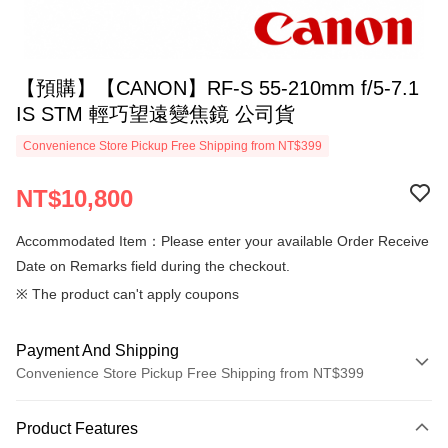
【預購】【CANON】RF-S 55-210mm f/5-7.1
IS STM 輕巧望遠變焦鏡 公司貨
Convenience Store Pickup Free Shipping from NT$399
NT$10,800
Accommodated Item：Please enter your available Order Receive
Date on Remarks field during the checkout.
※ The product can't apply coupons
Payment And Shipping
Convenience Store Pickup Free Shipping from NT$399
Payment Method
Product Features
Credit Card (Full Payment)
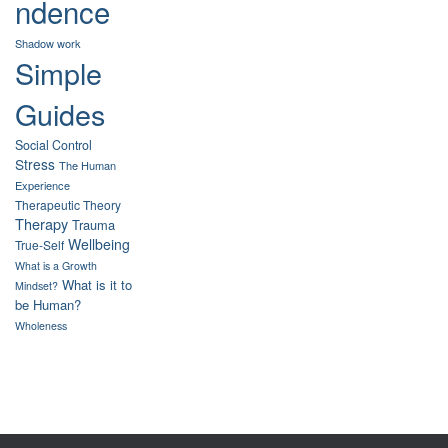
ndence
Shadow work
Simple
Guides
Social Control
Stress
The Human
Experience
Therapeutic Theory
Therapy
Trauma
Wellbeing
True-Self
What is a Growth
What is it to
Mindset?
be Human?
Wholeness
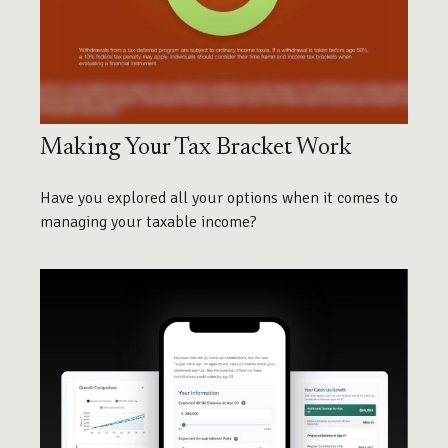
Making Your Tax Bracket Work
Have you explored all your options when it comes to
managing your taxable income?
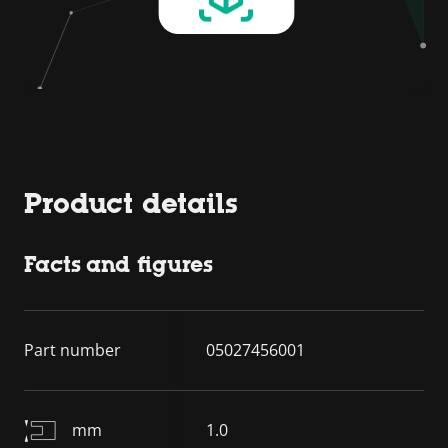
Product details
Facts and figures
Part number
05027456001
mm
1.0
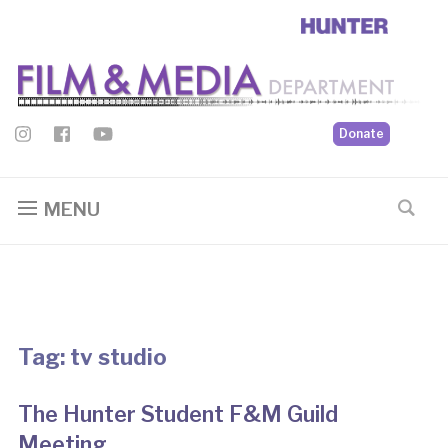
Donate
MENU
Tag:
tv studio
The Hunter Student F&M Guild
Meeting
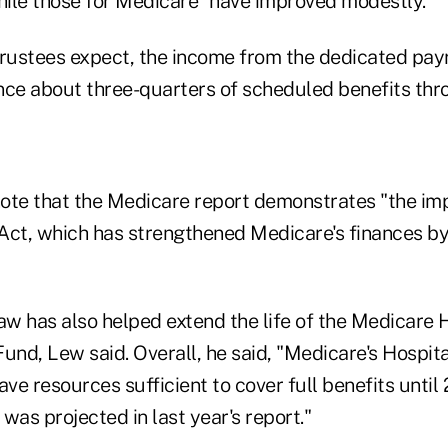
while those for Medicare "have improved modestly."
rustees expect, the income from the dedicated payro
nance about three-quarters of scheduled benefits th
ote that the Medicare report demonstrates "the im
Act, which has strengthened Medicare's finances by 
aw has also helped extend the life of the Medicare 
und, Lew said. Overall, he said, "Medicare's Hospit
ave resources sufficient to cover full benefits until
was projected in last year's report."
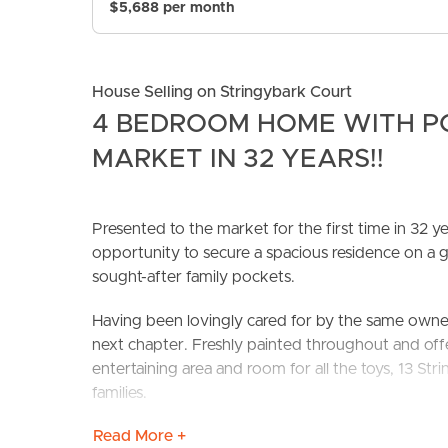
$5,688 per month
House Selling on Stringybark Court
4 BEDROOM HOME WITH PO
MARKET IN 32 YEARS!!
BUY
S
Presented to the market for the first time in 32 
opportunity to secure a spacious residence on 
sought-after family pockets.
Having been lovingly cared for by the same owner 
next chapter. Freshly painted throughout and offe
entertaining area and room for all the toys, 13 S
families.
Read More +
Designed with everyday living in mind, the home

□ □ □ □ □

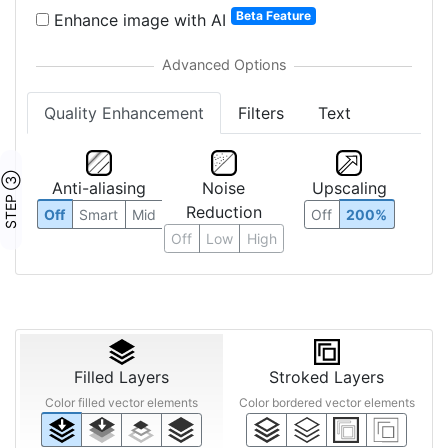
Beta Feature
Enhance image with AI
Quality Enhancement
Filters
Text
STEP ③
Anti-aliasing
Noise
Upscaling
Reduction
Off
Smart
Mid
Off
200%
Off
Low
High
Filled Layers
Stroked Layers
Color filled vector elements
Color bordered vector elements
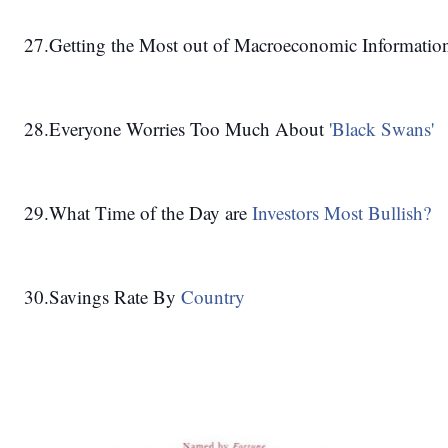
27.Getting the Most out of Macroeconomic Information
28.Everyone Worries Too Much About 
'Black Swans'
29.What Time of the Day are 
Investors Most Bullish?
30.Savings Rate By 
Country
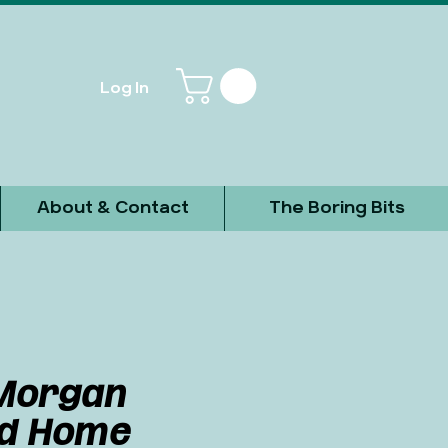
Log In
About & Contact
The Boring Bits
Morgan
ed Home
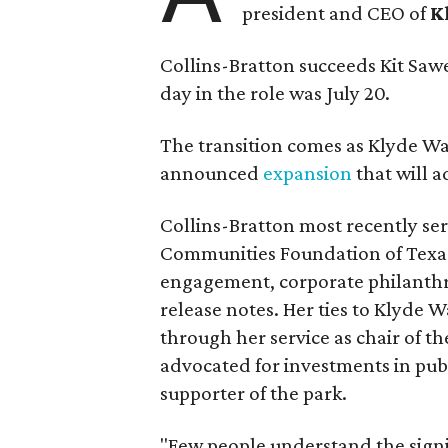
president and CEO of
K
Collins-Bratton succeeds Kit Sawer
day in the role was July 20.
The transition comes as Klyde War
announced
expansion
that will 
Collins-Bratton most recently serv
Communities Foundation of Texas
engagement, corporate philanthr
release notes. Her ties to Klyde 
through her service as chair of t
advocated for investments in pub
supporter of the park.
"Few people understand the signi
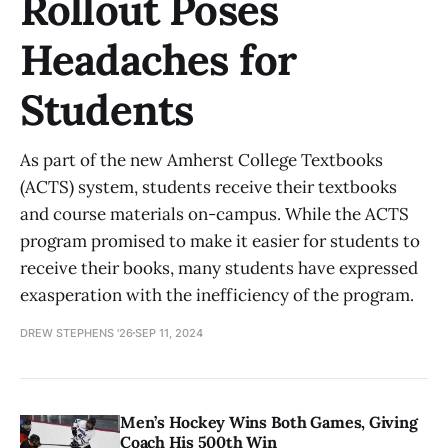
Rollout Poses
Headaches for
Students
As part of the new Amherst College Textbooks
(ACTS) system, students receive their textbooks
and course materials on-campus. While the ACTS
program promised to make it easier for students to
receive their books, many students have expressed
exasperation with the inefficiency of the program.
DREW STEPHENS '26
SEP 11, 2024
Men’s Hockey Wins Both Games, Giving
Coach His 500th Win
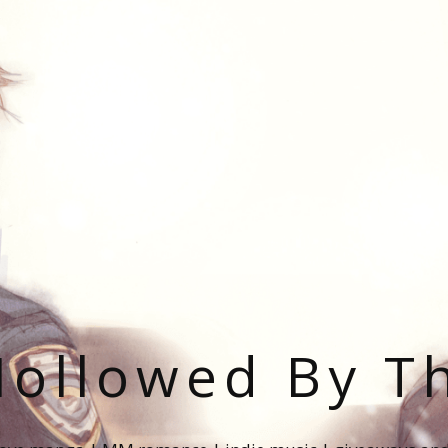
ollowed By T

□ □ □ □ □

Look through the entries above; copy every line holding the string "Bratton".

- ANSWER SPACE
Collins-Bratton succeeds Kit Sawer
Collins-Bratton most recently serv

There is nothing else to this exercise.